## Problem statement
The only acceptable output is every entry, printed exactly.

## Data records
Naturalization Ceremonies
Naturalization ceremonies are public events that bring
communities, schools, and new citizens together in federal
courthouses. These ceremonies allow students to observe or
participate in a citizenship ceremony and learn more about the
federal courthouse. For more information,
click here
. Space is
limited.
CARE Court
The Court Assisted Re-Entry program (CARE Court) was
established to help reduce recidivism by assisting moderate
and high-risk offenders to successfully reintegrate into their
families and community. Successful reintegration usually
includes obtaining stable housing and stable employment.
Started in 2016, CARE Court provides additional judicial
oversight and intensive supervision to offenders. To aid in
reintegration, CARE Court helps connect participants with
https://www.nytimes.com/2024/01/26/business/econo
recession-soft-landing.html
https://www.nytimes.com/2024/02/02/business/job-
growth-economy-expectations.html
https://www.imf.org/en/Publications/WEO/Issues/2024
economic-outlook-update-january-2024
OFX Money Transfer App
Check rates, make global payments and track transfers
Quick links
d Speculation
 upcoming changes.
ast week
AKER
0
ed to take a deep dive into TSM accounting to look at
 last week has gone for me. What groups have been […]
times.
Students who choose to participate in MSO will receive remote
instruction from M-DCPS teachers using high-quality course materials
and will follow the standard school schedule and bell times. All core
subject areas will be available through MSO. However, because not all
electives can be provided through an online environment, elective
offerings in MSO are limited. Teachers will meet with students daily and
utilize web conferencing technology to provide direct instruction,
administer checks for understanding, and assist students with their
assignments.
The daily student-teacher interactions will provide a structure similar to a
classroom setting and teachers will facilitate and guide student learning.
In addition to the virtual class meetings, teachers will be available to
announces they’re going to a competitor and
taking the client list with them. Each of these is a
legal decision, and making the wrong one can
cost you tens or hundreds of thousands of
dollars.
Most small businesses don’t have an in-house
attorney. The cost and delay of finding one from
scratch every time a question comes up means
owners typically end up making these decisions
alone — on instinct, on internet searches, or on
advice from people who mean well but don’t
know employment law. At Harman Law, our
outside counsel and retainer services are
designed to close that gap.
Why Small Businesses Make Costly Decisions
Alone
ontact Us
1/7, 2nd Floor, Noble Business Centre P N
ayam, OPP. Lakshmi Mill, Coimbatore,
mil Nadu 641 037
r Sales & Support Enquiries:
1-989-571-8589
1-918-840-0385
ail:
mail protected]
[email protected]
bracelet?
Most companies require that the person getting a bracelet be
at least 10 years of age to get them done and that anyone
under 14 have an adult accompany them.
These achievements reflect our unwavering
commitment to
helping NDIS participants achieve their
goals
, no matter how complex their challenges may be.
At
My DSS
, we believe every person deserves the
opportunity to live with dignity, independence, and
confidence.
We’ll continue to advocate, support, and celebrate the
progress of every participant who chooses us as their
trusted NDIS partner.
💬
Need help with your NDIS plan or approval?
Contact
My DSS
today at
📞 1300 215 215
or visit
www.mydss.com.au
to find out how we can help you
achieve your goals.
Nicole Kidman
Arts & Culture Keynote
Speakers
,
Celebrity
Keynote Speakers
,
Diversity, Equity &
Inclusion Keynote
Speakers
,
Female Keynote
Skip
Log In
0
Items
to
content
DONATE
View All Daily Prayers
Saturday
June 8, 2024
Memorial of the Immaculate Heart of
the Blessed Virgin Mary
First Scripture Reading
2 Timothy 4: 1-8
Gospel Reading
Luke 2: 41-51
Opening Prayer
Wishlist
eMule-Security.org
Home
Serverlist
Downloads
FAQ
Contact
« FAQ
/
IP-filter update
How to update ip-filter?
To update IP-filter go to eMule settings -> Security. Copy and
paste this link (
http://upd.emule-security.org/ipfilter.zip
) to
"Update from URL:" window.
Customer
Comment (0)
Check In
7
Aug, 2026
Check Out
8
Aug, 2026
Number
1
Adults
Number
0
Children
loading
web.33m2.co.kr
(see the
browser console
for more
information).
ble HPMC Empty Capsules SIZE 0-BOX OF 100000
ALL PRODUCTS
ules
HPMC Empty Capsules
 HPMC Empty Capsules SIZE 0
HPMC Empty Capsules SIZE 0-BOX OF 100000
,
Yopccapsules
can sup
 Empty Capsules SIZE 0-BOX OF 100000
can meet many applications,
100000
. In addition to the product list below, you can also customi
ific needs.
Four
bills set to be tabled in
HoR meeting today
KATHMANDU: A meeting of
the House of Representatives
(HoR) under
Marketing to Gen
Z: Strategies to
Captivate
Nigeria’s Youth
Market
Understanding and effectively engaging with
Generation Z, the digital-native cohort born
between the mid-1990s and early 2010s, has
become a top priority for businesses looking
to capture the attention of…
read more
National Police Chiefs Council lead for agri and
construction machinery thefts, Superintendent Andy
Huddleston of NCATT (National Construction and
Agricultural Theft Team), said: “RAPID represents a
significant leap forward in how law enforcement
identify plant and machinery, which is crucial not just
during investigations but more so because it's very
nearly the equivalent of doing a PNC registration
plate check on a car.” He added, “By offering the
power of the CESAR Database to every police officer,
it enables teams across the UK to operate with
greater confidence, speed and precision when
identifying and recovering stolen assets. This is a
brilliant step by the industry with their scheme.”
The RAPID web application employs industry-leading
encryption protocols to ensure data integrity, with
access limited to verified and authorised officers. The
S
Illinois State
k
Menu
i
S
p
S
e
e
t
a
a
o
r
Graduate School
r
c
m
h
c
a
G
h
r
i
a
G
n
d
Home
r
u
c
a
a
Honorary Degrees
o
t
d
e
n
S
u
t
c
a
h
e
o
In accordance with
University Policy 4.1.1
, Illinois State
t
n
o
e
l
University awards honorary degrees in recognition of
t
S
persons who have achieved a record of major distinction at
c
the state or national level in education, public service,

## Response
Naturalization Ceremonies
Naturalization ceremonies are public events that bring
communities, schools, and new citizens together in federal
courthouses. These ceremonies allow students to observe or
participate in a citizenship ceremony and learn more about the
federal courthouse. For more information,
click here
. Space is
limited.
CARE Court
The Court Assisted Re-Entry program (CARE Court) was
established to help reduce recidivism by assisting moderate
and high-risk offenders to successfully reintegrate into their
families and community. Successful reintegration usually
includes obtaining stable housing and stable employment.
Started in 2016, CARE Court provides additional judicial
oversight and intensive supervision to offenders. To aid in
reintegration, CARE Court helps connect participants with
https://www.nytimes.com/2024/01/26/business/econo
recession-soft-landing.html
https://www.nytimes.com/2024/02/02/business/job-
growth-economy-expectations.html
https://www.imf.org/en/Publications/WEO/Issues/2024
economic-outlook-update-january-2024
OFX Money Transfer App
Check rates, make global payments and track transfers
Quick links
d Speculation
 upcoming changes.
ast week
AKER
0
ed to take a deep dive into TSM accounting to look at
 last week has gone for me. What groups have been […]
times.
Students who choose to participate in MSO will receive remote
instruction from M-DCPS teachers using high-quality course materials
and will follow the standard school schedule and bell times. All core
subject areas will be available through MSO. However, because not all
electives can be provided through an online environment, elective
offerings in MSO are limited. Teachers will meet with students daily and
utilize web conferencing technology to provide direct instruction,
administer checks for understanding, and assist students with their
assignments.
The daily student-teacher interactions will provide a structure similar to a
classroom setting and teachers will facilitate and guide student learning.
In addition to the virtual class meetings, teachers will be available to
announces they’re going to a competitor and
taking the client list with them. Each of these is a
legal decision, and making the wrong one can
cost you tens or hundreds of thousands of
dollars.
Most small businesses don’t have an in-house
attorney. The cost and delay of finding one from
scratch every time a question comes up means
owners typically end up making these decisions
alone — on instinct, on internet searches, or on
advice from people who mean well but don’t
know employment law. At Harman Law, our
outside counsel and retainer services are
designed to close that gap.
Why Small Businesses Make Costly Decisions
Alone
ontact Us
1/7, 2nd Floor, Noble Business Centre P N
ayam, OPP. Lakshmi Mill, Coimbatore,
mil Nadu 641 037
r Sales & Support Enquiries:
1-989-571-8589
1-918-840-0385
ail:
mail protected]
[email protected]
bracelet?
Most companies require that the person getting a bracelet be
at least 10 years of age to get them done and that anyone
under 14 have an adult accompany them.
These achievements reflect our unwavering
commitment to
helping NDIS participants achieve their
goals
, no matter how complex their challenges may be.
At
My DSS
, we believe every person deserves the
opportunity to live with dignity, independence, and
confidence.
We’ll continue to advocate, support, and celebrate the
progress of every participant who chooses us as their
trusted NDIS partner.
💬
Need help with your NDIS plan or approval?
Contact
My DSS
today at
📞 1300 215 215
or visit
www.mydss.com.au
to find out how we can help you
achieve your goals.
Nicole Kidman
Arts & Culture Keynote
Speakers
,
Celebrity
Keynote Speakers
,
Diversity, Equity &
Inclusion Keynote
Speakers
,
Female Keynote
Skip
Log In
0
Items
to
content
DONATE
View All Daily Prayers
Saturday
June 8, 2024
Memorial of the Immaculate Heart of
the Blessed Virgin Mary
First Scripture Reading
2 Timothy 4: 1-8
Gospel Reading
Luke 2: 41-51
Opening Prayer
Wishlist
eMule-Security.org
Home
Serverlist
Downloads
FAQ
Contact
« FAQ
/
IP-filter update
How to update ip-filter?
To update IP-filter go to eMule settings -> Security. Copy and
paste this link (
http://upd.emule-security.org/ipfilter.zip
) to
"Update from URL:" window.
Customer
Comment (0)
Check In
7
Aug, 2026
Check Out
8
Aug, 2026
Number
1
Adults
Number
0
Children
loading
web.33m2.co.kr
(see the
browser console
for more
information).
ble HPMC Empty Capsules SIZE 0-BOX OF 100000
ALL PRODUCTS
ules
HPMC Empty Capsules
 HPMC Empty Capsules SIZE 0
HPMC Empty Capsules SIZE 0-BOX OF 100000
,
Yopccapsules
can sup
 Empty Capsules SIZE 0-BOX OF 100000
can meet many applications,
100000
. In addition to the product list below, you can also customi
ific needs.
Four
bills set to be tabled in
HoR meeting today
KATHMANDU: A meeting of
the House of Representatives
(HoR) under
Marketing to Gen
Z: Strategies to
Captivate
Nigeria’s Youth
Market
Understanding and effectively engaging with
Generation Z, the digital-native cohort born
between the mid-1990s and early 2010s, has
become a top priority for businesses looking
to capture the attention of…
read more
National Police Chiefs Council lead for agri and
construction machinery thefts, Superintendent Andy
Huddleston of NCATT (National Construction and
Agricultural Theft Team), said: “RAPID represents a
significant leap forward in how law enforcement
identify plant and machinery, which is crucial not just
during investigations but more so because it's very
nearly the equivalent of doing a PNC registration
plate check on a car.” He added, “By offering the
power of the CESAR Database to every police officer,
it enables teams across the UK to operate with
greater confidence, speed and precision when
identifying and recovering stolen assets. This is a
brilliant step by the industry with their scheme.”
The RAPID web application employs industry-leading
encryption protocols to ensure data integrity, with
access limited to verified and authorised officers. The
S
Illinois State
k
Menu
i
S
p
S
e
e
t
a
a
o
r
Graduate School
r
c
m
h
c
a
G
h
r
i
a
G
n
d
Home
r
u
c
a
a
Honorary Degrees
o
t
d
e
n
S
u
t
c
a
h
e
o
In accordance with
University Policy 4.1.1
, Illinois State
t
n
o
e
l
University awards honorary degrees in recognition of
t
S
persons who have achieved a record of major distinction at
c
the state or national level in education, public service,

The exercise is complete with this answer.